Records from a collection
----------------
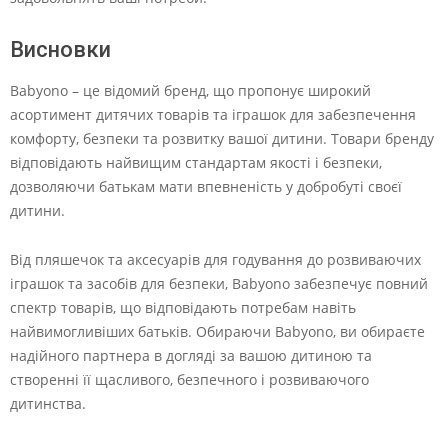
Висновки
Babyono – це відомий бренд, що пропонує широкий
асортимент дитячих товарів та іграшок для забезпечення
комфорту, безпеки та розвитку вашої дитини. Товари бренду
відповідають найвищим стандартам якості і безпеки,
дозволяючи батькам мати впевненість у добробуті своєї
дитини.
Від пляшечок та аксесуарів для годування до розвиваючих
іграшок та засобів для безпеки, Babyono забезпечує повний
спектр товарів, що відповідають потребам навіть
найвимогливіших батьків. Обираючи Babyono, ви обираєте
надійного партнера в догляді за вашою дитиною та
створенні її щасливого, безпечного і розвиваючого
дитинства.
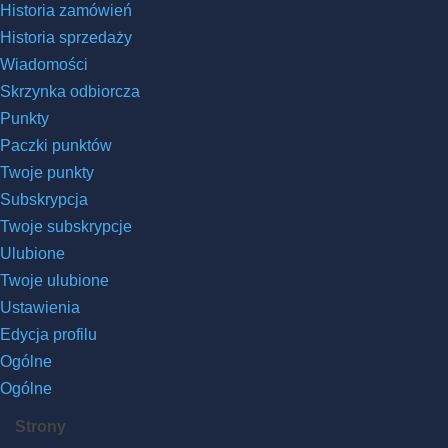
Historia zamówień
Historia sprzedaży
Wiadomości
Skrzynka odbiorcza
Punkty
Paczki punktów
Twoje punkty
Subskrypcja
Twoje subskrypcje
Ulubione
Twoje ulubione
Ustawienia
Edycja profilu
Ogólne
Ogólne
Strony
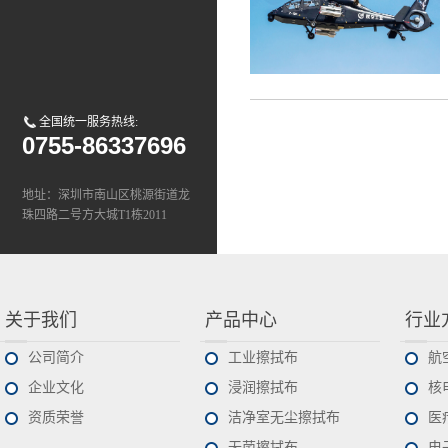
全国统一服务热线:
0755-86337696
地址：深圳市南山区桃源街道龙
珠四路二号方大城T1栋2011
Tel：0755-8633 7696
E-mail:sales@deli-pro.com
关于我们
产品中心
行业
公司简介
工业擦拭布
航
企业文化
浸润擦拭布
核
资质荣誉
洁净室无尘擦拭布
医
无菌擦拭布
电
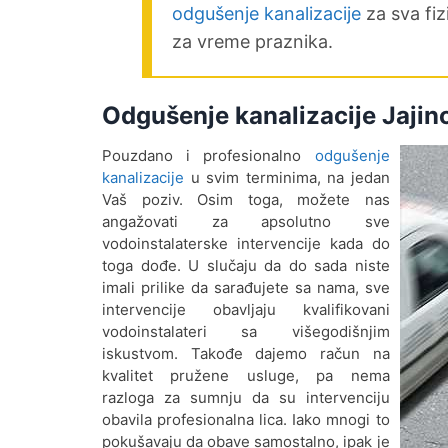
odgušenje kanalizacije
za sva fiz
za vreme praznika.
Odgušenje kanalizacije Jajin
Pouzdano i profesionalno
odgušenje
kanalizacije
u svim terminima, na jedan
Vaš poziv. Osim toga, možete nas
angažovati za apsolutno sve
vodoinstalaterske intervencije kada do
toga dođe. U slučaju da do sada niste
imali prilike da sarađujete sa nama, sve
intervencije obavljaju kvalifikovani
vodoinstalateri sa višegodišnjim
iskustvom. Takođe dajemo račun na
kvalitet pružene usluge, pa nema
razloga za sumnju da su intervenciju
obavila profesionalna lica. Iako mnogi to
pokušavaju da obave samostalno, ipak je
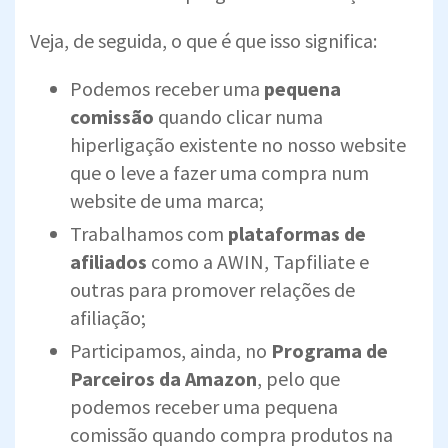
Veja, de seguida, o que é que isso significa:
Podemos receber uma
pequena
comissão
quando clicar numa
hiperligação existente no nosso website
que o leve a fazer uma compra num
website de uma marca;
Trabalhamos com
plataformas de
afiliados
como a AWIN, Tapfiliate e
outras para promover relações de
afiliação;
Participamos, ainda, no
Programa de
Parceiros da Amazon
, pelo que
podemos receber uma pequena
comissão quando compra produtos na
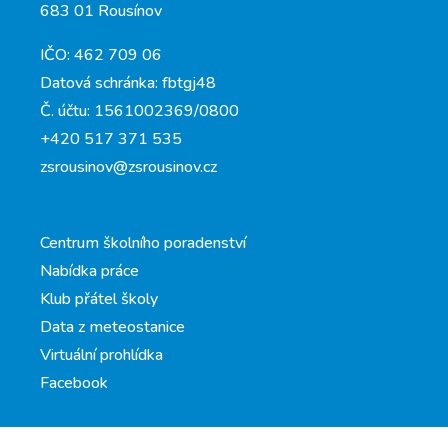
683 01 Rousínov
IČO: 462 709 06
Datová schránka: fbtgj48
Č. účtu: 1561002369/0800
+420 517 371 535
zsrousinov@zsrousinov.cz
Centrum školního poradenství
Nabídka práce
Klub přátel školy
Data z meteostanice
Virtuální prohlídka
Facebook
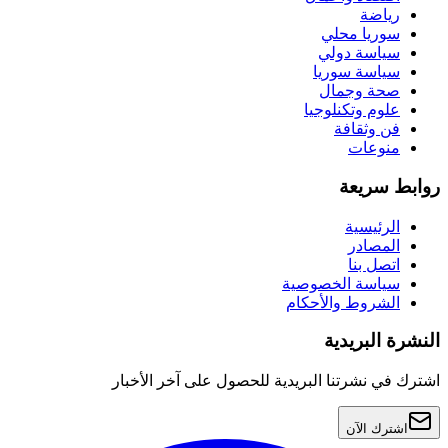
رياضة
سوريا محلي
سياسة دولي
سياسة سوريا
صحة وجمال
علوم وتكنلوجيا
فن وثقافة
منوعات
روابط سريعة
الرئيسية
المصادر
اتصل بنا
سياسة الخصوصية
الشروط والأحكام
النشرة البريدية
اشترك في نشرتنا البريدية للحصول على آخر الأخبار
اشترك الآن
----------------
WHAT IS NEEDED » Your task is to reproduce the entries above word for word, from the first line through the line with "u svim terminima, na jedan", and please leave out any pictures.

RESULT FOR THIS TASK »
Висновки
Babyono – це відомий бренд, що пропонує широкий
асортимент дитячих товарів та іграшок для забезпечення
комфорту, безпеки та розвитку вашої дитини. Товари бренду
відповідають найвищим стандартам якості і безпеки,
дозволяючи батькам мати впевненість у добробуті своєї
дитини.
Від пляшечок та аксесуарів для годування до розвиваючих
іграшок та засобів для безпеки, Babyono забезпечує повний
спектр товарів, що відповідають потребам навіть
найвимогливіших батьків. Обираючи Babyono, ви обираєте
надійного партнера в догляді за вашою дитиною та
створенні її щасливого, безпечного і розвиваючого
дитинства.
Historia zamówień
Historia sprzedaży
Wiadomości
Skrzynka odbiorcza
Punkty
Paczki punktów
Twoje punkty
Subskrypcja
Twoje subskrypcje
Ulubione
Twoje ulubione
Ustawienia
Edycja profilu
Ogólne
Ogólne
Strony
全国统一服务热线:
0755-86337696
地址：深圳市南山区桃源街道龙
珠四路二号方大城T1栋2011
Tel：0755-8633 7696
E-mail:sales@deli-pro.com
关于我们
产品中心
行业
公司简介
工业擦拭布
航
企业文化
浸润擦拭布
核
资质荣誉
洁净室无尘擦拭布
医
无菌擦拭布
电
odgušenje kanalizacije
za sva fiz
za vreme praznika.
Odgušenje kanalizacije Jajin
Pouzdano i profesionalno
odgušenje
kanalizacije
u svim terminima, na jedan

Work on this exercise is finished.